By Seth Mandel
Wednesday, May 21, 2025
When it comes to the conflict in the Middle East, UN
representatives should no longer be quoted on live news broadcasts—if at all.
This will do more to reduce the spread of misinformation than anything Mark
Zuckerberg has been asked to do over the past decade.
Yesterday, Tom Fletcher, the UN’s humanitarian chief, said
this to a BBC anchor on-air: “There are 14,000 babies that will die in the
next 48 hours unless we can reach them.”
Just to put this in perspective, that number would equal
more than half of the total number of civilian casualties during the entire
course of the war so far. The BBC’s Anna Foster replied that 14,000 is “an
extraordinary figure.” To which Fletcher replied that he would characterize it
as a “chilling figure.” To anyone listening to the interview undistractedly, it
would be immediately recognizable as “a made-up figure.” Foster’s even engaging
with it was extraordinary. It was Fletcher’s willingness to spread a lie of
that magnitude that was chilling.
How did Fletcher come to the 14,000 figure? “We have
strong teams on the ground.”
With that, the number was off and running. According to
the Times
of Israel, British lawmakers in the House of Commons cited the number
during parliamentary debate.
It turned out that the number of dead babies in the UN
projection was actually zero. Zero babies. Fletcher had garbled a report that
worried that 14,000 children could possibly suffer malnutrition over the course
of an entire year if no food aid were allowed into Gaza for that entire period
of time.
Again, number of deaths in the study: zero. Timeline for
the study: one year.
Obviously Tom Fletcher cannot ever be allowed near a news
audience again. I would say that Fletcher should probably find another line of
work, but whoever would succeed him atop the UN humanitarian pyramid would
likely be just as unreliable and unethical.
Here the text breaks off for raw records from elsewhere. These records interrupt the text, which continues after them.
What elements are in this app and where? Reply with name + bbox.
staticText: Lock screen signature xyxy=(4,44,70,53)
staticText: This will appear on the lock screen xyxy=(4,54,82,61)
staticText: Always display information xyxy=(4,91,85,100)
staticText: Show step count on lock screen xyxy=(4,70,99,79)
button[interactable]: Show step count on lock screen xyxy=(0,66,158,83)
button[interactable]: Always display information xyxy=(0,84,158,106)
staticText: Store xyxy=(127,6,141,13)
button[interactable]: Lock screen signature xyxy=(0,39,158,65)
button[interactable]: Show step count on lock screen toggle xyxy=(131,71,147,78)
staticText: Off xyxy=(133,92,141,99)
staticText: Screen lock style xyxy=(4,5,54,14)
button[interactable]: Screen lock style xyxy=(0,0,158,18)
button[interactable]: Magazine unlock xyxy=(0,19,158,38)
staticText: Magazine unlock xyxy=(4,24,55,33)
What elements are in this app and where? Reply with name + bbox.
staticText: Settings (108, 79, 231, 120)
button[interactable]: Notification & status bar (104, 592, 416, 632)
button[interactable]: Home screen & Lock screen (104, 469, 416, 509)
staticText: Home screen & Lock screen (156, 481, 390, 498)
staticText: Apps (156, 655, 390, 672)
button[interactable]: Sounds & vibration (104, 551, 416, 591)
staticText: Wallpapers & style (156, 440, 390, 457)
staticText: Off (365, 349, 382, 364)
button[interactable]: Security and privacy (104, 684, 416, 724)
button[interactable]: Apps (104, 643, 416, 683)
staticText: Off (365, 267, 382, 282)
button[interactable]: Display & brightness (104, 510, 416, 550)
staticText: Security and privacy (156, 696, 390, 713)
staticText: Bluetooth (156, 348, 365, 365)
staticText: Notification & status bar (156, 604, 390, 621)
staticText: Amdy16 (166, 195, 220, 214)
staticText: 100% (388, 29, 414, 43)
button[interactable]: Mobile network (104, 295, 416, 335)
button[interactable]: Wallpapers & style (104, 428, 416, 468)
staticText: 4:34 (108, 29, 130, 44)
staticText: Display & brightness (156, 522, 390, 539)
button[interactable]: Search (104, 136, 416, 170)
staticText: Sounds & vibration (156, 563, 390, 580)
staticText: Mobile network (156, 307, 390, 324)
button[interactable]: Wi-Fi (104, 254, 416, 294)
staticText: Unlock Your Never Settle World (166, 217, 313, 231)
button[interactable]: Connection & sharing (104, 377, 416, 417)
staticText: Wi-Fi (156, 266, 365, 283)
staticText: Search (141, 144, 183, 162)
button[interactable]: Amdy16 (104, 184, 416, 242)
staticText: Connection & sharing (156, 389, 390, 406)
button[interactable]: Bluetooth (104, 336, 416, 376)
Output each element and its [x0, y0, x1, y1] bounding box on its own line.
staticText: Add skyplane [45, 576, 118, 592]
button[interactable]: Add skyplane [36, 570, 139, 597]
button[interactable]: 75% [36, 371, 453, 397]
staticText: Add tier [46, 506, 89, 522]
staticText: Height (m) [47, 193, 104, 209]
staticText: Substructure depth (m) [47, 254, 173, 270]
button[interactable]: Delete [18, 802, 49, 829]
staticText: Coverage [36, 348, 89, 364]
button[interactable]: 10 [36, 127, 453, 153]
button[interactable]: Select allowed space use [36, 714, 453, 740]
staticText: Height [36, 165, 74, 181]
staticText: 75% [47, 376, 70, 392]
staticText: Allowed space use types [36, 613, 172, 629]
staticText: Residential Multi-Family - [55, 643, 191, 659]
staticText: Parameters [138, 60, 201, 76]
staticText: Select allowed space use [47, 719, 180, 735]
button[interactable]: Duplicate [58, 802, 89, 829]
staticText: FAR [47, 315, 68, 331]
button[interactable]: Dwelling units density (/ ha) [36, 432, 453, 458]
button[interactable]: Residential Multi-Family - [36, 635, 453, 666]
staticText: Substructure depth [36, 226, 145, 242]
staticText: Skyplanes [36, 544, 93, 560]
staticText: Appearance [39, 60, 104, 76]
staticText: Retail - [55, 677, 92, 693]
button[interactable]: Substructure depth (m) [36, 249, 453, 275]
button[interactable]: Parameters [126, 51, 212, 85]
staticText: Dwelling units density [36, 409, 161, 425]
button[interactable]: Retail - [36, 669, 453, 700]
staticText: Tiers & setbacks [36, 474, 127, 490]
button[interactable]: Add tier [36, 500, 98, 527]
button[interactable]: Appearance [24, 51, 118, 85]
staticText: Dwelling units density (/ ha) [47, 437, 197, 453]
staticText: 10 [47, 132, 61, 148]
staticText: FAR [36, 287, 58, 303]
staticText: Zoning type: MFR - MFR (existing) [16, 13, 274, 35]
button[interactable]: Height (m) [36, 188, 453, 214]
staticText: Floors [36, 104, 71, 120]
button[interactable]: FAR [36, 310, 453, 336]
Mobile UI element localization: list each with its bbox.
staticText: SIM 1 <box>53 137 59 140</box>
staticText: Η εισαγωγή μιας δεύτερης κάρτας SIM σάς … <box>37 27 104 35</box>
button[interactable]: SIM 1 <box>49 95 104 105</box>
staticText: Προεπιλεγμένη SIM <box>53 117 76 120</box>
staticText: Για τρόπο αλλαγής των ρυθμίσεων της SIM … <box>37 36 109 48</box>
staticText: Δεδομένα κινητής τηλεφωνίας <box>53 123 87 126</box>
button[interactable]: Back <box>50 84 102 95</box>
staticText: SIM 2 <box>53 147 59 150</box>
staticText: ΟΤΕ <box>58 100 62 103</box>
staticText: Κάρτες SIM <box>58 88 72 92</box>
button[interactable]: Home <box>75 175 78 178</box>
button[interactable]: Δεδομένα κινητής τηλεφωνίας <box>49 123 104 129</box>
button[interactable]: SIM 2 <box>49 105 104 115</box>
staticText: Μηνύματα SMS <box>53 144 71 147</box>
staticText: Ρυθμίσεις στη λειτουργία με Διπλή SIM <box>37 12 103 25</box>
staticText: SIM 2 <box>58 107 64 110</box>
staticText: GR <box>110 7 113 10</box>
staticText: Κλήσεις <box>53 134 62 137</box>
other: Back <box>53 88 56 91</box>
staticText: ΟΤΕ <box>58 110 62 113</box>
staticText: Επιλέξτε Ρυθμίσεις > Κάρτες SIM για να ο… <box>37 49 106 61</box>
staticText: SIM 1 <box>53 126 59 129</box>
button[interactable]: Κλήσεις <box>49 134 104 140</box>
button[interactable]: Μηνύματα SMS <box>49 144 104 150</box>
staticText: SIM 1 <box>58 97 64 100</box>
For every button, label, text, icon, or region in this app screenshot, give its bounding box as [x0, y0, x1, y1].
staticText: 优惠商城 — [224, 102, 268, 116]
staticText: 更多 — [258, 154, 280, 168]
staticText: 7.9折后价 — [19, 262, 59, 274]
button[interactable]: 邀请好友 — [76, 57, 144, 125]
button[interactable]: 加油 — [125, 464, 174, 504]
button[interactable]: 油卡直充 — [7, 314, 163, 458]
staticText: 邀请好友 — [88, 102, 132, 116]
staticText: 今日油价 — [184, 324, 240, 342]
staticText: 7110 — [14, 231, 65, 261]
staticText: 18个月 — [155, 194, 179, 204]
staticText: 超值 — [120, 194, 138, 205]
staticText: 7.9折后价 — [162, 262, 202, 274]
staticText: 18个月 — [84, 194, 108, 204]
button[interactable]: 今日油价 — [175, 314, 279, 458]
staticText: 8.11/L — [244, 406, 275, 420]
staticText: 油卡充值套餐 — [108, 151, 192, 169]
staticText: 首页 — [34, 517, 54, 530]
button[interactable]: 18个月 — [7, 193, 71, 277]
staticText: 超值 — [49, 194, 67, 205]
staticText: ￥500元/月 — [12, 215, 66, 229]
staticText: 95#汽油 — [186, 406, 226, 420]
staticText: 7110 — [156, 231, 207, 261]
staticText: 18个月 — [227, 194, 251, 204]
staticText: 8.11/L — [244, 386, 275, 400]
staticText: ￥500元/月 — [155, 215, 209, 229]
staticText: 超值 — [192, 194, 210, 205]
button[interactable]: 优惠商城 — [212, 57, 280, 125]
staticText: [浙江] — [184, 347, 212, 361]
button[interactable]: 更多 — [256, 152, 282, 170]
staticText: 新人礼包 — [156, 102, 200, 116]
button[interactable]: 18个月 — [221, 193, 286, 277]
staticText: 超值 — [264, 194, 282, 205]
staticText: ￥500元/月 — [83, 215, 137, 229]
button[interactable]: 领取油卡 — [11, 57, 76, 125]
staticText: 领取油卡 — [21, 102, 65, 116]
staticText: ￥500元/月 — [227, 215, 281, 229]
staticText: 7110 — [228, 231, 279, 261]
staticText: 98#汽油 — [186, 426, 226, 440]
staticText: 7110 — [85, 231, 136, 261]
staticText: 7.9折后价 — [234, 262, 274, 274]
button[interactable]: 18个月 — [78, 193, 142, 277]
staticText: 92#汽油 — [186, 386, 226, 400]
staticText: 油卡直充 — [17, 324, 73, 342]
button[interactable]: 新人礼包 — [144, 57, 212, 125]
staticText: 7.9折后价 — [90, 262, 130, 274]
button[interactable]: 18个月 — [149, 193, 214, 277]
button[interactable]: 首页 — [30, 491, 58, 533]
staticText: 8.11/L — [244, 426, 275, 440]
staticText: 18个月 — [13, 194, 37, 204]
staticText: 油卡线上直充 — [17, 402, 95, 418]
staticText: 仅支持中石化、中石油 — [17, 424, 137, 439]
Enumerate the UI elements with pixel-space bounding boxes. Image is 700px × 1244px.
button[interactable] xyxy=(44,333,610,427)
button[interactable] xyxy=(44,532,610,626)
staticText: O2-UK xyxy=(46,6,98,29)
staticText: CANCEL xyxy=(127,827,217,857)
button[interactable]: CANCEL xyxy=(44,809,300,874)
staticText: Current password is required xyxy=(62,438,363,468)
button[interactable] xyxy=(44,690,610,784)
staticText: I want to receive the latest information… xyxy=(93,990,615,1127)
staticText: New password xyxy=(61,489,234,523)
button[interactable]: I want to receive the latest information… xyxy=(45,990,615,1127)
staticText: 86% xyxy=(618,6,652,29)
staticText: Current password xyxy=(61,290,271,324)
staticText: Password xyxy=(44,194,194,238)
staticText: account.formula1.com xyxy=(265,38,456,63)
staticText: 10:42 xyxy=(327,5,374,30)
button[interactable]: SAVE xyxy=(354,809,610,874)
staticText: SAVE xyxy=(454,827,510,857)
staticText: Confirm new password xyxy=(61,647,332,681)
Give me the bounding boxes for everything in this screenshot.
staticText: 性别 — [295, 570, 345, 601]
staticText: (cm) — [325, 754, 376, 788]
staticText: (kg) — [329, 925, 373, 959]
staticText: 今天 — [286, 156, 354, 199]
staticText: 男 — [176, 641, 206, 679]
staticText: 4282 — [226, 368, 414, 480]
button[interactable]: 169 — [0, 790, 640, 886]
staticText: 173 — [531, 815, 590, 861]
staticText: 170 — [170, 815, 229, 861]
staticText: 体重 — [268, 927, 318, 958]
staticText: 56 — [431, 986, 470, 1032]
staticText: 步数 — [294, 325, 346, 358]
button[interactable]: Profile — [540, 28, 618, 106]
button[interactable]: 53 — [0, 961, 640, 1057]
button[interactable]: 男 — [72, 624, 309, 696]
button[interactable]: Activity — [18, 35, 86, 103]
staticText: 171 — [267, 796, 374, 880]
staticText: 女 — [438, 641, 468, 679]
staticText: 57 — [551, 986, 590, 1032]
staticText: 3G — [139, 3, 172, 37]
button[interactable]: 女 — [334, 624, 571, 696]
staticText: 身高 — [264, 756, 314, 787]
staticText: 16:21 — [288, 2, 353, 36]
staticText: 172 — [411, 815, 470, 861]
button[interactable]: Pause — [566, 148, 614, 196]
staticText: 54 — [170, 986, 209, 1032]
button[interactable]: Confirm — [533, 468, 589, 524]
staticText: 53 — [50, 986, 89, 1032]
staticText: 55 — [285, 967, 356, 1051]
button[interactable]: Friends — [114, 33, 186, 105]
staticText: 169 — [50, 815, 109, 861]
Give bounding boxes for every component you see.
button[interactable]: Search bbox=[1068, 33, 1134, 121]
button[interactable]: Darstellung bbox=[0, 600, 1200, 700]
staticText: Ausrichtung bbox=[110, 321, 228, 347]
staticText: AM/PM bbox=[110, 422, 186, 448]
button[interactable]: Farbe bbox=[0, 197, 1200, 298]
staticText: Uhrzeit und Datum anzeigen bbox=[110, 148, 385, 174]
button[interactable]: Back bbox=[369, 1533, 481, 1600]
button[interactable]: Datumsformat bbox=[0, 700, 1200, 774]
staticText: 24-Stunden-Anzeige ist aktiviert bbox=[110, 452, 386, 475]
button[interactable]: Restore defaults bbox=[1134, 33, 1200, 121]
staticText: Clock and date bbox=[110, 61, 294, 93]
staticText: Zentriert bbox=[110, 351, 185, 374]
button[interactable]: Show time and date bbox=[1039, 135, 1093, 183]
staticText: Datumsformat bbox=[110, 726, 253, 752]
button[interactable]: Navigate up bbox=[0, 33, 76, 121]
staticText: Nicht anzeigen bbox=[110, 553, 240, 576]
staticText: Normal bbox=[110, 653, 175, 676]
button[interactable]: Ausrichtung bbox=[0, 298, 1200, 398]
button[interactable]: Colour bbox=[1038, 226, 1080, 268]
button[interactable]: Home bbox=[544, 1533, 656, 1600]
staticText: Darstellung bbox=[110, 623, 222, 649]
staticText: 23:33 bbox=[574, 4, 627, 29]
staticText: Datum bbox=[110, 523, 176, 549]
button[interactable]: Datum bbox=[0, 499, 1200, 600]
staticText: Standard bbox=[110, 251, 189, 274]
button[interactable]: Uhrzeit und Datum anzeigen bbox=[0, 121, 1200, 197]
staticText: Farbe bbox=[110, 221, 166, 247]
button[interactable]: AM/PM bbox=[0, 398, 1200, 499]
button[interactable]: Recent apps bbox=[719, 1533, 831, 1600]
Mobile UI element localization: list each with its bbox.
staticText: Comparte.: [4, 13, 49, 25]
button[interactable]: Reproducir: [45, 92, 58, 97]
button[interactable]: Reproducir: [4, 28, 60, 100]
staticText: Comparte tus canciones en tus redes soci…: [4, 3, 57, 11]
And that’s the problem. It’s true that no one outside of
Goebbels’ communications team has so propagandized a global audience during a
war to exterminate the Jewish people. But the UN inflates figures all the time,
and it collaborates with genocidal fascist death squads to do so. Fletcher is
what happens when you irresponsibly allow the UN to be considered a voice of
authority.
No UN personality should be quoted without the news
agency first checking into the statement. About anything.
And anyway, what are Fletcher’s trusted teams on the
ground up to these days? Well, yesterday, Israel facilitated the entry of 93 UN
trucks of food, supplies, and medicine into Gaza. How many, according to the UN
itself, reached their destination?
I’ll give you a hint: it’s a number that has come up a
couple of times already. That’s right—zero.
According to Haaretz,
“the UN said that none of the trucks that entered Gaza reached their
destination due to traffic, logistics and security problems.”
Traffic. Traffic. The United Nations says it
failed to deliver baby food to Gazan infants because of traffic.
The UN—at least in terms of anything involving the
Mideast—cannot be trusted to act and cannot be trusted to speak. It will not
say what is true, and it will not even come close to accomplishing the tasks it
demands for itself. So here again we have our favorite number: zero. There are
zero things the UN can be trusted with in this conflict. Stop quoting them,
stop delegating important tasks to them, and certainly stop repeating anything
you hear from them without some sort of fact-checking effort first.
Listening to the UN will get people killed. How many? I
cannot speculate, but the number is certainly greater than zero.